Schauplatz des Endspiels gegen die "Clubberer" aus Nürnberg war das Berliner Poststadion mit einem Fassungsvermögen von 45.000 Zuschauern — das Olympiastadion war noch nicht gebaut. Kuzorra wurde in der Schlussphase des Finales zum Helden, denn er schoss Sekunden vor dem Abpfiff trotz Schmerzen und mit letzter Kraft den Siegtreffer, dann brach er ohnmächtig zusammen. Trainer des Teams war pikanterweise ein Mann, der viele Jahre lang das Trikot des 1. FC Nürnberg getragen hatte und mit ihm dreimal Meister geworden war: Hans "Bumbes" Schmidt. Übrigens: Im fränkischen Dialekt ist ein "kleiner Bumbes" ein kleiner Furz.

Drei Jahre später glückte Schalke das erste Double der deutschen Fußballgeschichte. Wieder war der Nürnberger "Club" Gegner im Endspiel um die Meisterschaft, diesmal aber vor 100.000 Besuchern im Berliner Olympiastadion. Dann folgte in Köln der 2:1-Finalsieg gegen Fortuna Düsseldorf im Pokal, der damals noch den Namen Tschammer-Pokal trug.

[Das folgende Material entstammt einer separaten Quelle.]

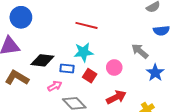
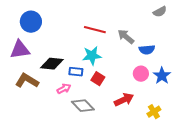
blue semicircle: (161, 31) -> (147, 50), moved
gray arrow: (140, 51) -> (126, 37), moved
pink circle: (114, 68) -> (141, 74), moved

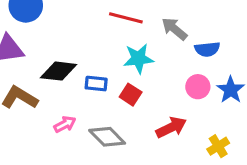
cyan star: (92, 56) -> (138, 59), moved
pink arrow: (64, 89) -> (65, 124), moved

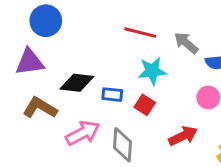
pink arrow: (65, 124) -> (83, 133), size x1.6
gray diamond: (107, 137) -> (123, 145), turned 48

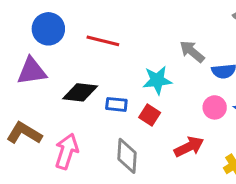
red line: (140, 33) -> (103, 41), moved
brown L-shape: (40, 108) -> (24, 133), moved
pink arrow: (83, 133) -> (67, 151), moved, turned -44

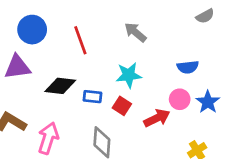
red line: (103, 41) -> (80, 40), turned 56
gray arrow: (192, 52) -> (135, 32), moved
red arrow: (189, 147) -> (157, 118), moved

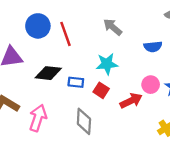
blue circle: (32, 30) -> (38, 26), moved
blue semicircle: (188, 67) -> (153, 47), moved

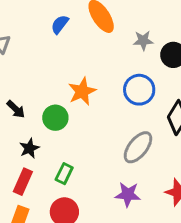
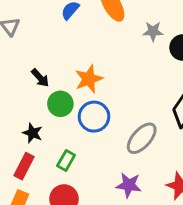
blue circle: (139, 90) -> (94, 117), moved
black arrow: (16, 109) -> (40, 78), moved
black star: (29, 148) -> (32, 133), turned -30

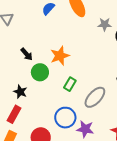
blue circle: (94, 117) -> (65, 118), moved
green rectangle: (66, 161) -> (70, 84), moved

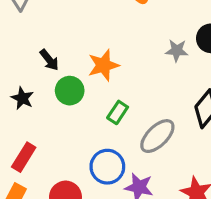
gray star: (105, 24) -> (177, 51), moved
black star: (20, 92) -> (22, 98), moved

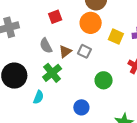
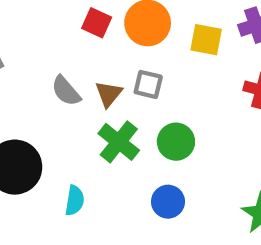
red square: (55, 17) -> (97, 23), moved, turned -32
green cross: (52, 73) -> (119, 142), moved
green circle: (104, 80) -> (176, 142), moved

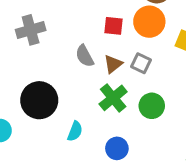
red square: (97, 23) -> (113, 26), moved, turned -30
blue circle: (168, 202) -> (117, 148), moved

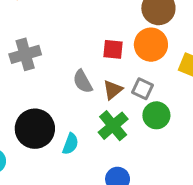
green circle: (152, 106) -> (156, 115), moved
cyan semicircle: (75, 131) -> (70, 144), moved

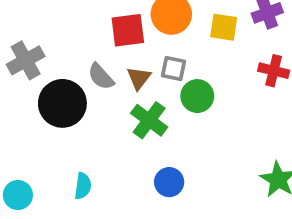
red square: (113, 49) -> (128, 30), size x1.4
black circle: (35, 129) -> (62, 103), moved
cyan semicircle: (70, 144) -> (83, 186), moved

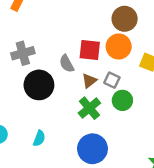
gray semicircle: (101, 77) -> (67, 64), moved
blue circle: (169, 182) -> (92, 149), size x1.6

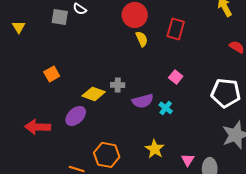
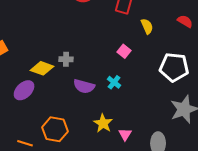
yellow semicircle: (142, 39) -> (147, 26), moved
purple semicircle: (143, 101) -> (84, 86), moved, turned 30
pink triangle: (188, 160) -> (125, 134), moved

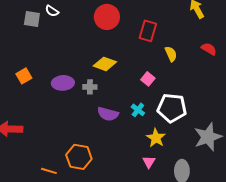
white pentagon: (174, 67) -> (172, 108), moved
yellow diamond: (42, 68) -> (105, 64), moved
purple ellipse: (24, 90) -> (63, 83), moved, turned 40
yellow star: (103, 123) -> (156, 138), moved

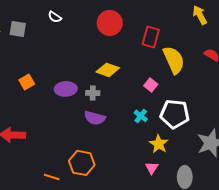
gray square: (32, 19) -> (18, 29), moved
yellow semicircle: (171, 54) -> (174, 60), size x1.8
purple semicircle: (108, 114) -> (95, 118), moved

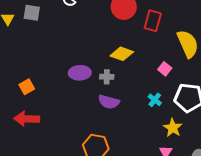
red rectangle: (151, 37) -> (153, 21), moved
orange square: (27, 82) -> (27, 87), moved

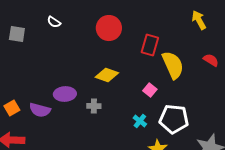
red rectangle: (153, 21) -> (150, 45), moved
gray cross: (107, 77) -> (94, 106), moved
purple semicircle: (109, 102) -> (40, 110), moved

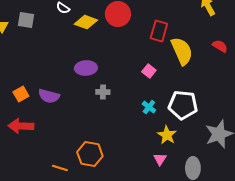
yellow diamond: (107, 75) -> (86, 22), moved
pink square: (150, 90) -> (149, 71), moved
purple ellipse: (65, 94) -> (86, 68), moved

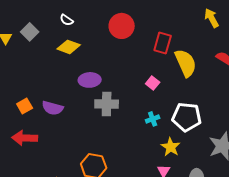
gray square: (26, 20) -> (30, 32), turned 36
yellow diamond: (86, 22) -> (69, 47), moved
gray cross: (103, 92) -> (107, 104), size x1.6
cyan cross: (149, 107) -> (153, 119), turned 32

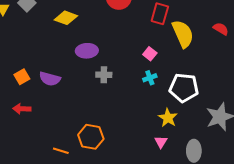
gray cross: (107, 104) -> (104, 75), size x0.7
cyan cross: (153, 119) -> (150, 78), moved
red arrow: (25, 138) -> (22, 109), size x0.7

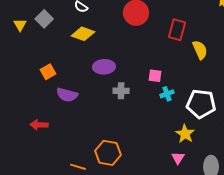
yellow semicircle: (183, 34) -> (200, 50), size x0.7
pink square: (150, 54) -> (155, 76), moved, turned -32
orange square: (22, 77) -> (48, 72), moved

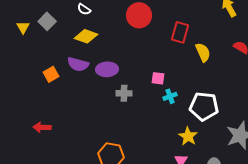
purple semicircle: (67, 95) -> (78, 64), moved

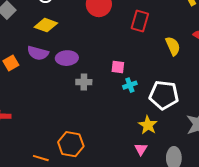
yellow semicircle: (203, 52) -> (173, 46), moved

Zwei Jahre später, wieder in Berlin und auch wieder vor 100.000 Fans, demontierte Schalke seinen Gegner Admira Wien mit 9:0. Es war der höchste Endspielsieg in der Geschichte deutscher Meisterschaften bis zur Gründung der Bundesliga 1963, und als fünffacher Torschütze zeichnete sich dabei Ernst Kalwitzki aus.

Der Rechtsaußen war — wie Szepan, Kuzorra und Stopper Otto Tibulski — an allen Triumphen des großen Schalker Zeitalters bis 1942 beteiligt. In jener Ära, die den Mythos des Revierklubs begründete.